DATA SHOWN -
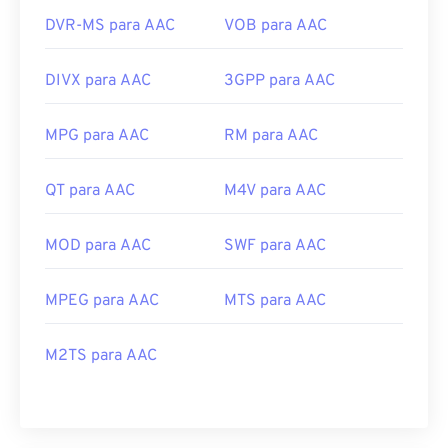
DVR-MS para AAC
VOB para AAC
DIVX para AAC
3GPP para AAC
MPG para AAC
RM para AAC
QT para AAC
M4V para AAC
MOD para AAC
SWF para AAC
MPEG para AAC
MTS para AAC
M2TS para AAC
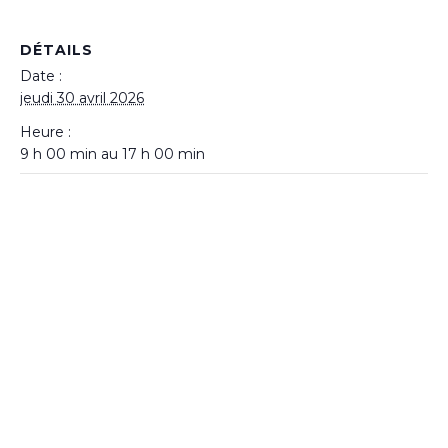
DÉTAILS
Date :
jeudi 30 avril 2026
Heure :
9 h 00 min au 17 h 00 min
* * *
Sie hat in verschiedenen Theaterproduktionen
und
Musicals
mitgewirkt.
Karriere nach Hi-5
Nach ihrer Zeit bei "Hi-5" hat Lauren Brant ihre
--
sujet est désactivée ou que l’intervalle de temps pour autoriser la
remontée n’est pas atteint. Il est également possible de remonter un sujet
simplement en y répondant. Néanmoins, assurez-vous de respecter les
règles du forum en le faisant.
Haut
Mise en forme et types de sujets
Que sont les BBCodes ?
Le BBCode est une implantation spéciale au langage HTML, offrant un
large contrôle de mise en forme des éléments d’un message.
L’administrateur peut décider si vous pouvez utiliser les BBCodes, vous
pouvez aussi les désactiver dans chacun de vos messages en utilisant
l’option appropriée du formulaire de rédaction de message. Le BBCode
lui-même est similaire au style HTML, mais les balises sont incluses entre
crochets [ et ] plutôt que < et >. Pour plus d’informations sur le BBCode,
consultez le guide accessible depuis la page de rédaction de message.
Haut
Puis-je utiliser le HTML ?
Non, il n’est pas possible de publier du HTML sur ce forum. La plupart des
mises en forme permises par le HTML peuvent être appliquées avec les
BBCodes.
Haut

ACTION ITEM -
Your answer should be the lines of the listing above between the line holding "Mise en forme et types de sujets" and the line holding "Puis-je utiliser le HTML ?", inclusive, restated word for word and alone.

RESPONSE -
Mise en forme et types de sujets
Que sont les BBCodes ?
Le BBCode est une implantation spéciale au langage HTML, offrant un
large contrôle de mise en forme des éléments d’un message.
L’administrateur peut décider si vous pouvez utiliser les BBCodes, vous
pouvez aussi les désactiver dans chacun de vos messages en utilisant
l’option appropriée du formulaire de rédaction de message. Le BBCode
lui-même est similaire au style HTML, mais les balises sont incluses entre
crochets [ et ] plutôt que < et >. Pour plus d’informations sur le BBCode,
consultez le guide accessible depuis la page de rédaction de message.
Haut
Puis-je utiliser le HTML ?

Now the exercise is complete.